[Data records]
-.-.-
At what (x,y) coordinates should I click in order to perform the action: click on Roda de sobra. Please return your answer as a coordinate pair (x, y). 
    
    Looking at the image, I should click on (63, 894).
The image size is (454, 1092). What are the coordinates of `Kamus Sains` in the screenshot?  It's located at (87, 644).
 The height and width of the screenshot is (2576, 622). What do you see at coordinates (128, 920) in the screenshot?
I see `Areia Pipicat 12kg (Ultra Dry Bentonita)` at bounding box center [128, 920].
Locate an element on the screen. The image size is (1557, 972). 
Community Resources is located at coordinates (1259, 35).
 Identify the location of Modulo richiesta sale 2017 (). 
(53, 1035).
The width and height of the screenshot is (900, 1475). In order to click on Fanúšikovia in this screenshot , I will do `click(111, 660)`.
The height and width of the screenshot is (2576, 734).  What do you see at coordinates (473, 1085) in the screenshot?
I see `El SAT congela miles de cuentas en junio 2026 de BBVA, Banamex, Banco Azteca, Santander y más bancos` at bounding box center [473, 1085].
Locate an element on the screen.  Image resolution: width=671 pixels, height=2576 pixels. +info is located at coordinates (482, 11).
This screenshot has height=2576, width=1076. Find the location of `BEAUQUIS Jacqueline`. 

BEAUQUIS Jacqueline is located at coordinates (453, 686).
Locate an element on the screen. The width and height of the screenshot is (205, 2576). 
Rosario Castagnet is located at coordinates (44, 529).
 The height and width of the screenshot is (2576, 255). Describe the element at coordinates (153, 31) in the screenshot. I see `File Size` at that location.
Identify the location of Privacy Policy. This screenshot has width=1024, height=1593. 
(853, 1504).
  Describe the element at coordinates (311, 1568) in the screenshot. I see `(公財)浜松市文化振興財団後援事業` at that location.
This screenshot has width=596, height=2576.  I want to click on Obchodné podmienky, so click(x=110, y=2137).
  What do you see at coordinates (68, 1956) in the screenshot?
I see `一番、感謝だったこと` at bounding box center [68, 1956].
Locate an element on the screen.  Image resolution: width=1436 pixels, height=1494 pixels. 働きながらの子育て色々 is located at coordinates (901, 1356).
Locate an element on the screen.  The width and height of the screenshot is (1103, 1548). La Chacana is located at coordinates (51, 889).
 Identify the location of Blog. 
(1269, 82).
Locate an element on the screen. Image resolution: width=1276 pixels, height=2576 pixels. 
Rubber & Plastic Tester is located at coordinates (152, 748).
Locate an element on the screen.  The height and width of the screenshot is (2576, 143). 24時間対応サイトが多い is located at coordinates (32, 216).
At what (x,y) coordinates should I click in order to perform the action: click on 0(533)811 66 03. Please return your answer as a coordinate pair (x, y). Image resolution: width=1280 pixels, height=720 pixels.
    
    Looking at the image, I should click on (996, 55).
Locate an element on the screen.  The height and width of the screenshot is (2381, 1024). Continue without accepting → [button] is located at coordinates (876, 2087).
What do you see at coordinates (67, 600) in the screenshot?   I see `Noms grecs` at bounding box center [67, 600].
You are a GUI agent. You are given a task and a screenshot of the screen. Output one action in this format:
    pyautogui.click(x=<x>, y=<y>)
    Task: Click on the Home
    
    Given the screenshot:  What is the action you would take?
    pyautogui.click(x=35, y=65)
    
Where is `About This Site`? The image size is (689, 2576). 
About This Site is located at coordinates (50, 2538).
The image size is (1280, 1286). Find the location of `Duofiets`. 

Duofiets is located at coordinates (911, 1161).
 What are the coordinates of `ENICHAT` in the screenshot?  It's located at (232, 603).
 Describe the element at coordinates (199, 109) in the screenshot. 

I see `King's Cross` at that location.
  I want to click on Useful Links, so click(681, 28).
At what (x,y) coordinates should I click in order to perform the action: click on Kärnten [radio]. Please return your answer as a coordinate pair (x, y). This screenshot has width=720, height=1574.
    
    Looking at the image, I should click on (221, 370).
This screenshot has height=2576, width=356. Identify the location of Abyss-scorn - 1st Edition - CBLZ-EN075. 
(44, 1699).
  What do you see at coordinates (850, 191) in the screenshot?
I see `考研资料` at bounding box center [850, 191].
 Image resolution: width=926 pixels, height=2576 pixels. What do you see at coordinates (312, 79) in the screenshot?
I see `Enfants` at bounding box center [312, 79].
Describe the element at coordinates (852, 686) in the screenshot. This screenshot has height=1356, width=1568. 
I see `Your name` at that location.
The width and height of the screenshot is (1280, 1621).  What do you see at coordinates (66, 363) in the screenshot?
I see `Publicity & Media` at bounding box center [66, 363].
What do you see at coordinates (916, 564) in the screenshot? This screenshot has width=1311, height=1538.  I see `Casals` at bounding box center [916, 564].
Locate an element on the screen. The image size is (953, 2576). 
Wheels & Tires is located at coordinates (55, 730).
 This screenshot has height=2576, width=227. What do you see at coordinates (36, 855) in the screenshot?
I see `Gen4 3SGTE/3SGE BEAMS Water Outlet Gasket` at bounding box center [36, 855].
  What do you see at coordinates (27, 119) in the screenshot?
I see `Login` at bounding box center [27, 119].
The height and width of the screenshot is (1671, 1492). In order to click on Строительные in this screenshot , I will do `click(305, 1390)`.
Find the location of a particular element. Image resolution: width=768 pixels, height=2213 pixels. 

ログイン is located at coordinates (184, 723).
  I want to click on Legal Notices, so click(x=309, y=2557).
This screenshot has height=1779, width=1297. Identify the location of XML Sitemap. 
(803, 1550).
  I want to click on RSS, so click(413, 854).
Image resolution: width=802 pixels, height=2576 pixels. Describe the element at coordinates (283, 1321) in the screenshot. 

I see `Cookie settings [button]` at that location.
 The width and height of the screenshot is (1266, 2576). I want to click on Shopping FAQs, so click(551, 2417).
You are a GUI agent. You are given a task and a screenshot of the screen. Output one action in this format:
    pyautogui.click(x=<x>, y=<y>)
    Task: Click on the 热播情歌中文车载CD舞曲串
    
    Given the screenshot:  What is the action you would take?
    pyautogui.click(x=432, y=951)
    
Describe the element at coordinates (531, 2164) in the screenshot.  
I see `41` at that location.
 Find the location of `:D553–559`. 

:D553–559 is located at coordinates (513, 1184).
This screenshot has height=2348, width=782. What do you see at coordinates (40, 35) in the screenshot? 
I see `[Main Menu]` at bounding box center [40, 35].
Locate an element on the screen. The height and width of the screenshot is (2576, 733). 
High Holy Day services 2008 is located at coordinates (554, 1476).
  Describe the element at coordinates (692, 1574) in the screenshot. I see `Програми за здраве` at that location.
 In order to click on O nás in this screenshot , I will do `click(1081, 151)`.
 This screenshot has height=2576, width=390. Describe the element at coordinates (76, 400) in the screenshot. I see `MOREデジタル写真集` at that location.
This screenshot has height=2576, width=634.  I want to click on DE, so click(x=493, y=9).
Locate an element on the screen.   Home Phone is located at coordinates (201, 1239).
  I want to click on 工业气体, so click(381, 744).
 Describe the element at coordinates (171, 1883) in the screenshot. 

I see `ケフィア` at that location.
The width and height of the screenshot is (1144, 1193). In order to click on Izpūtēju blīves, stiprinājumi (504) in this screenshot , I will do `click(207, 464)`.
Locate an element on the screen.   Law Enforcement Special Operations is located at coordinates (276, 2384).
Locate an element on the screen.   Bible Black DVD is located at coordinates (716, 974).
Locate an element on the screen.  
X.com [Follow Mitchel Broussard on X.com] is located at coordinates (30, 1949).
-.-.-
◆ Exercise details
Every entry should be printed again exactly as it stands.

◆ Problem solution
At what (x,y) coordinates should I click in order to perform the action: click on Roda de sobra. Please return your answer as a coordinate pair (x, y). 
    
    Looking at the image, I should click on (63, 894).
The image size is (454, 1092). What are the coordinates of `Kamus Sains` in the screenshot?  It's located at (87, 644).
 The height and width of the screenshot is (2576, 622). What do you see at coordinates (128, 920) in the screenshot?
I see `Areia Pipicat 12kg (Ultra Dry Bentonita)` at bounding box center [128, 920].
Locate an element on the screen. The image size is (1557, 972). 
Community Resources is located at coordinates (1259, 35).
 Identify the location of Modulo richiesta sale 2017 (). 
(53, 1035).
The width and height of the screenshot is (900, 1475). In order to click on Fanúšikovia in this screenshot , I will do `click(111, 660)`.
The height and width of the screenshot is (2576, 734).  What do you see at coordinates (473, 1085) in the screenshot?
I see `El SAT congela miles de cuentas en junio 2026 de BBVA, Banamex, Banco Azteca, Santander y más bancos` at bounding box center [473, 1085].
Locate an element on the screen.  Image resolution: width=671 pixels, height=2576 pixels. +info is located at coordinates (482, 11).
This screenshot has height=2576, width=1076. Find the location of `BEAUQUIS Jacqueline`. 

BEAUQUIS Jacqueline is located at coordinates (453, 686).
Locate an element on the screen. The width and height of the screenshot is (205, 2576). 
Rosario Castagnet is located at coordinates (44, 529).
 The height and width of the screenshot is (2576, 255). Describe the element at coordinates (153, 31) in the screenshot. I see `File Size` at that location.
Identify the location of Privacy Policy. This screenshot has width=1024, height=1593. 
(853, 1504).
  Describe the element at coordinates (311, 1568) in the screenshot. I see `(公財)浜松市文化振興財団後援事業` at that location.
This screenshot has width=596, height=2576.  I want to click on Obchodné podmienky, so click(x=110, y=2137).
  What do you see at coordinates (68, 1956) in the screenshot?
I see `一番、感謝だったこと` at bounding box center [68, 1956].
Locate an element on the screen.  Image resolution: width=1436 pixels, height=1494 pixels. 働きながらの子育て色々 is located at coordinates (901, 1356).
Locate an element on the screen.  The width and height of the screenshot is (1103, 1548). La Chacana is located at coordinates (51, 889).
 Identify the location of Blog. 
(1269, 82).
Locate an element on the screen. Image resolution: width=1276 pixels, height=2576 pixels. 
Rubber & Plastic Tester is located at coordinates (152, 748).
Locate an element on the screen.  The height and width of the screenshot is (2576, 143). 24時間対応サイトが多い is located at coordinates (32, 216).
At what (x,y) coordinates should I click in order to perform the action: click on 0(533)811 66 03. Please return your answer as a coordinate pair (x, y). Image resolution: width=1280 pixels, height=720 pixels.
    
    Looking at the image, I should click on (996, 55).
Locate an element on the screen.  The height and width of the screenshot is (2381, 1024). Continue without accepting → [button] is located at coordinates (876, 2087).
What do you see at coordinates (67, 600) in the screenshot?   I see `Noms grecs` at bounding box center [67, 600].
You are a GUI agent. You are given a task and a screenshot of the screen. Output one action in this format:
    pyautogui.click(x=<x>, y=<y>)
    Task: Click on the Home
    
    Given the screenshot:  What is the action you would take?
    pyautogui.click(x=35, y=65)
    
Where is `About This Site`? The image size is (689, 2576). 
About This Site is located at coordinates (50, 2538).
The image size is (1280, 1286). Find the location of `Duofiets`. 

Duofiets is located at coordinates (911, 1161).
 What are the coordinates of `ENICHAT` in the screenshot?  It's located at (232, 603).
 Describe the element at coordinates (199, 109) in the screenshot. 

I see `King's Cross` at that location.
  I want to click on Useful Links, so click(681, 28).
At what (x,y) coordinates should I click in order to perform the action: click on Kärnten [radio]. Please return your answer as a coordinate pair (x, y). This screenshot has width=720, height=1574.
    
    Looking at the image, I should click on (221, 370).
This screenshot has height=2576, width=356. Identify the location of Abyss-scorn - 1st Edition - CBLZ-EN075. 
(44, 1699).
  What do you see at coordinates (850, 191) in the screenshot?
I see `考研资料` at bounding box center [850, 191].
 Image resolution: width=926 pixels, height=2576 pixels. What do you see at coordinates (312, 79) in the screenshot?
I see `Enfants` at bounding box center [312, 79].
Describe the element at coordinates (852, 686) in the screenshot. This screenshot has height=1356, width=1568. 
I see `Your name` at that location.
The width and height of the screenshot is (1280, 1621).  What do you see at coordinates (66, 363) in the screenshot?
I see `Publicity & Media` at bounding box center [66, 363].
What do you see at coordinates (916, 564) in the screenshot? This screenshot has width=1311, height=1538.  I see `Casals` at bounding box center [916, 564].
Locate an element on the screen. The image size is (953, 2576). 
Wheels & Tires is located at coordinates (55, 730).
 This screenshot has height=2576, width=227. What do you see at coordinates (36, 855) in the screenshot?
I see `Gen4 3SGTE/3SGE BEAMS Water Outlet Gasket` at bounding box center [36, 855].
  What do you see at coordinates (27, 119) in the screenshot?
I see `Login` at bounding box center [27, 119].
The height and width of the screenshot is (1671, 1492). In order to click on Строительные in this screenshot , I will do `click(305, 1390)`.
Find the location of a particular element. Image resolution: width=768 pixels, height=2213 pixels. 

ログイン is located at coordinates (184, 723).
  I want to click on Legal Notices, so click(x=309, y=2557).
This screenshot has height=1779, width=1297. Identify the location of XML Sitemap. 
(803, 1550).
  I want to click on RSS, so click(413, 854).
Image resolution: width=802 pixels, height=2576 pixels. Describe the element at coordinates (283, 1321) in the screenshot. 

I see `Cookie settings [button]` at that location.
 The width and height of the screenshot is (1266, 2576). I want to click on Shopping FAQs, so click(551, 2417).
You are a GUI agent. You are given a task and a screenshot of the screen. Output one action in this format:
    pyautogui.click(x=<x>, y=<y>)
    Task: Click on the 热播情歌中文车载CD舞曲串
    
    Given the screenshot:  What is the action you would take?
    pyautogui.click(x=432, y=951)
    
Describe the element at coordinates (531, 2164) in the screenshot.  
I see `41` at that location.
 Find the location of `:D553–559`. 

:D553–559 is located at coordinates (513, 1184).
This screenshot has height=2348, width=782. What do you see at coordinates (40, 35) in the screenshot? 
I see `[Main Menu]` at bounding box center [40, 35].
Locate an element on the screen. The height and width of the screenshot is (2576, 733). 
High Holy Day services 2008 is located at coordinates (554, 1476).
  Describe the element at coordinates (692, 1574) in the screenshot. I see `Програми за здраве` at that location.
 In order to click on O nás in this screenshot , I will do `click(1081, 151)`.
 This screenshot has height=2576, width=390. Describe the element at coordinates (76, 400) in the screenshot. I see `MOREデジタル写真集` at that location.
This screenshot has height=2576, width=634.  I want to click on DE, so click(x=493, y=9).
Locate an element on the screen.   Home Phone is located at coordinates (201, 1239).
  I want to click on 工业气体, so click(381, 744).
 Describe the element at coordinates (171, 1883) in the screenshot. 

I see `ケフィア` at that location.
The width and height of the screenshot is (1144, 1193). In order to click on Izpūtēju blīves, stiprinājumi (504) in this screenshot , I will do `click(207, 464)`.
Locate an element on the screen.   Law Enforcement Special Operations is located at coordinates (276, 2384).
Locate an element on the screen.   Bible Black DVD is located at coordinates (716, 974).
Locate an element on the screen.  
X.com [Follow Mitchel Broussard on X.com] is located at coordinates (30, 1949).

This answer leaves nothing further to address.